Yerde ve gökte bulunan her şeyin insanoğlunun emrine amade kılınmasının neticesinde (bkz. Câsiye, 45/13), insandan zaman zaman bazı eksen kaymaları sadır olabilmektedir. (bkz. İsrâ, 17/83). Zikredilen yörünge kaybı ise iyilik merkezli güzel ahlak anlayışına dair birçok değeri örselemektedir. Bu noktadan hareketle ifade edecek olursak, insanî ilişkileri yaralayan zan, tecessüs, gıybet vb. hastalıklı haller, dolaylı hak ihlali bağlamında sisteme müdahalede bulunma olarak karşımıza çıkmaktadır. Söz konusu yaklaşım Kur’an’da, ölmüş bir kimsenin dış dünyadaki olup bitene tepki verememesinden kinaye olarak “ölü kardeş eti yeme” şeklinde ifade edilip algılara sunulmuştur (bkz. Hucurât, 49/12). Bu durum, bireyi hâlihazırdaki yaşamında travmatik bir ruh haline büründürdüğü gibi, ahiret yaşantısında da çift yönlü bir iflasa sürüklemektedir (bkz. Müslim, Birr ve’s-sıla, 15 [2581]). Yeri gelmişken belirtelim ki, insan pratiklerinin özellikle kul hakkını doğuran meselelerdeki ahirete yönelik yansıma boyutu, dinin bu konuya bakış açısını göstermesi açısından oldukça önemli bir donedir.

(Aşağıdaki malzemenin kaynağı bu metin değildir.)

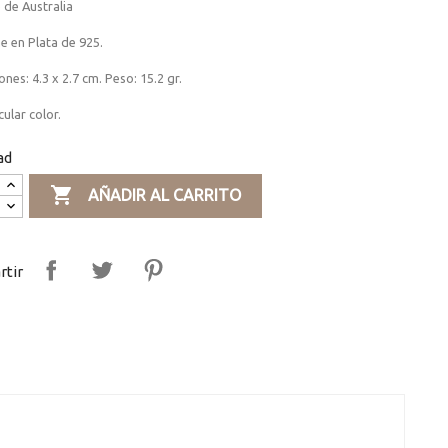
 de Australia
e en Plata de 925.
nes: 4.3 x 2.7 cm. Peso: 15.2 gr.
ular color.
ad

AÑADIR AL CARRITO
tir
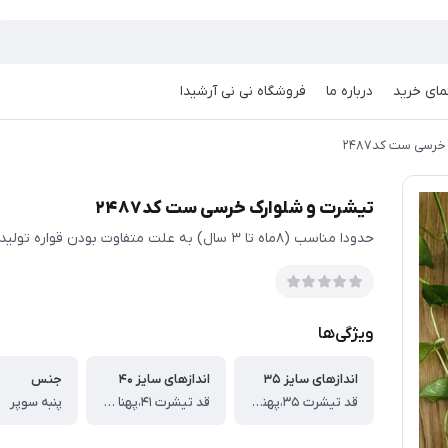
مای خرید
درباره ما
فروشگاه نی نی آرشیدا
رسی ست کد۲۴۸۷
تیشرت و شلوارک خرسی ست کد۲۴۸۷
حدودا مناسب (۸ماه تا ۳ سال) به علت متفاوت بودن قواره تولیدی ها حتما اندازها چک شود
ویژگی‌ها
اندازهای سایز ۳۵
اندازهای سایز ۴۰
جنس
قد تیشرت ۳۵،پهنا از یک طرف ۳۷،قد شلوارک ۳۳
قد تیشرت ۴۱،پهنا از یک طرف ۳۴،قد شلوارک ۳۸
پنبه سوپر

Konuya farklı bir zaviyeden bakıldığında, kendisinde Allah hakkı olan meselelerde de zaman zaman sisteme müdahil olma marazı müşahede edilmektedir. Zira Kur’an ve sahih sünnet ölçeğinde muhkem hale gelmiş Allah-kul ilişkisini, araya farklı kişi/oluşumları dâhil etmek suretiyle aslından çok farklı bir hüviyete büründürmek, birçok sakıncayı da beraberinde getirmektedir. Nitekim vurgulanan husus, tek başına yaratılıp son tahlilde yine tek başına hesaba çekilecek müminin (bkz. En’âm, 6/94; Kehf, 18/48) en değerli ve nazenin sermayesi olan imanını heder etmeye götüren bir etmen olabilir. Bu itibarla, eşya ve hadiseyi anlayıp yorumlamada, mâsivâdan mâverâya/fenâdan bekâya yönelimde bilgi-duygu dengesini kurmak, evleviyetle temin edilmesi gereken bir husustur.
Sonuç olarak ifade etmek gerekirse, kişinin Müslüman oluşunun kalitesini ortaya koyması açısından kendisiyle, diğer varlıklarla ve Yaratanla kurduğu ilişkilerinde, sistemi dâhilinde başını kaldırmadan hareket etmesi elzemdir. Kaosu dindirip taşları yerine oturtacak bu tavır, fizik ve ötesine dair ilişkiler üzerindeki gerilimi bypass edecek biricik çare olarak görülmektedir.